库珐左右望望,面对这两人的同时出现,有些不知所措。
“孟余,你怎么也来了?”谢风菡率先开口,看见孟余后马上转移注意力。
孟余垂下头来,小声道:“其实抱歉……我是来找谢风菡学姐的。”
孟余又转身,牵住谢风菡的手,眼里只有谢风菡一个人的身影,并同时嫣然一笑。
库珐瞪大眼睛看着孟余,眼里有着无与伦比的震惊。
不是,孟余她搞真的啊?
现在的当务之急不是学习,而是搞这些歪门邪道,刚升到高中就跟同学交往?
库珐沉下脸,看着旁边两人深情对视,极度无语地凝噎在一边。她在那里站半天了,两个人迟迟都不松手,完全不给她面子,她一气之下,冷着表情硬生生把孟余拽到一旁。
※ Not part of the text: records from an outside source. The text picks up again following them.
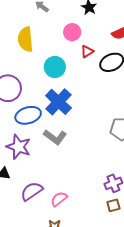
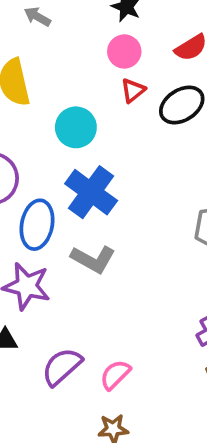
pink circle: (72, 32) -> (124, 51), moved
blue ellipse: (28, 115) -> (37, 225), turned -55

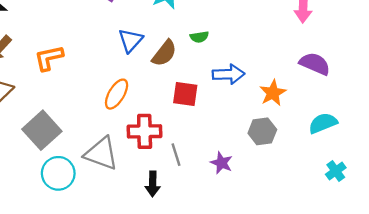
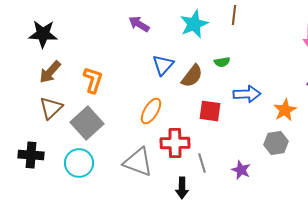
orange L-shape: (49, 58) -> (93, 80), turned 120
gray square: (42, 130) -> (87, 123), moved
cyan circle: (58, 173) -> (79, 163), moved

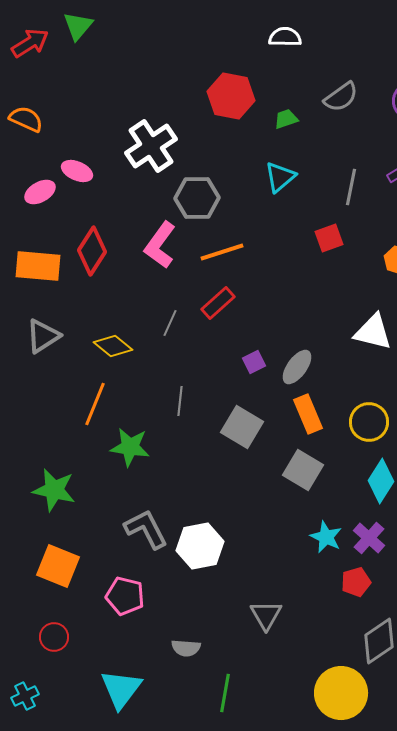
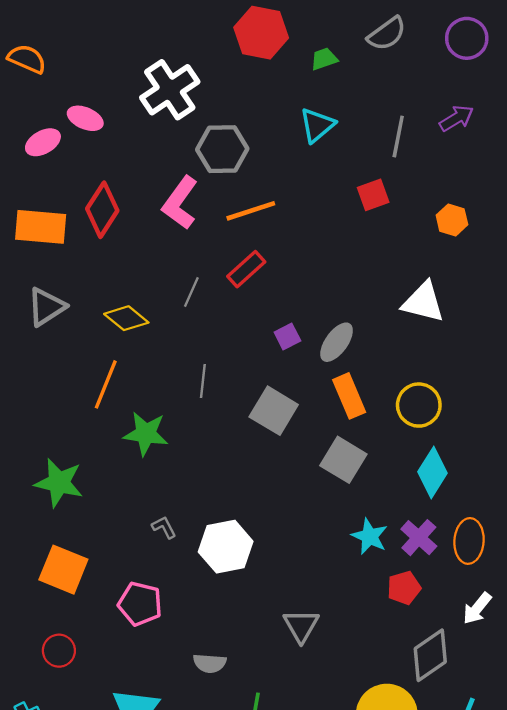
gray L-shape: (146, 529) -> (164, 527), size x0.5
力道似乎有些重了,孟余使劲想要松开她的手,楚楚可怜地问她:“那个库珐……你揪得我有点疼,我们有话好好说吧。”
听到她的话,她紧绷的神经疏松下来,松开了她的手臂。但她的脸色依旧严肃,她双手抱胸居高临下地问道:“我问你,你上一节课课间干什么去了?”
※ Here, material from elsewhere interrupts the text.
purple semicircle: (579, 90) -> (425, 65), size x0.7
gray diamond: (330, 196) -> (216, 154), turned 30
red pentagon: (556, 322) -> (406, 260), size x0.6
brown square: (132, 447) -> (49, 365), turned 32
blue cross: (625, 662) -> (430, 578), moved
孟余声音小了下去,再加上孟余个头比较小,显得库珐气场更强,她老实回答道:“我……去了学校后面的那块荒地。”
见她没有撒谎,库珐眼里的怒火流淌地慢了些:“那你到那里干了什么没有,是不是还有另外一个女生跟你一起?”
孟余看起来有些慌了:“我们很快就回来了,真的对不起,我知道那里很危险我不该和她去那里的……”
孟余的声音更小了:“呃,那个女生……”
库珐挑眉看着心虚的孟余,然而对方迟迟没有将那话说完。
孟余斜眼瞟了一眼下方,表情突然变化,挤出一个笑容:“不过如果你看到了不该看的东西,是不是应该像这样……咔嚓。”
她做了一个抹脖子的动作。
库珐:“……”
库珐发现这个孟余根本不是她想象的那样单纯内向,真是越来越不听话了。
“不要转移话题。”
孟余双手合十,低头连忙道歉:“开玩笑的,学姐对不起,我不是那个意思……”
“你拐弯抹角地说话干嘛?”库珐不耐烦地看着她,无情地打断她,走来走去地对她说,“不想说就算了,但我今天找你主要是想告诉你——”
她一字一顿地说:“我作为学生会的成员,不当的行为我会尽力制止,这是我的责任。”
她停顿两秒,欲言又止地补嘴道:“更何况,这里可是名高,你自己做的事情对不对得起自己的成绩,心里都清楚。”
孟余不吭声,低着头不知道在思考什么。她被挡住的右眼依旧是库珐心中的一个迷。
在她厚厚的刘海之下,究竟还藏了什么秘密?
此时的孟余心里想必很不好受,她也放过了孟余:“算了,你自己看得办吧,我也不多说。”
库珐准备离开高三8班门口,却见谢风菡仍站在走廊间,靠在那里吹风像在等谁。当库珐与谢风菡擦肩而过的时候,谢风菡突然打破沉默:“你问孟余什么了?”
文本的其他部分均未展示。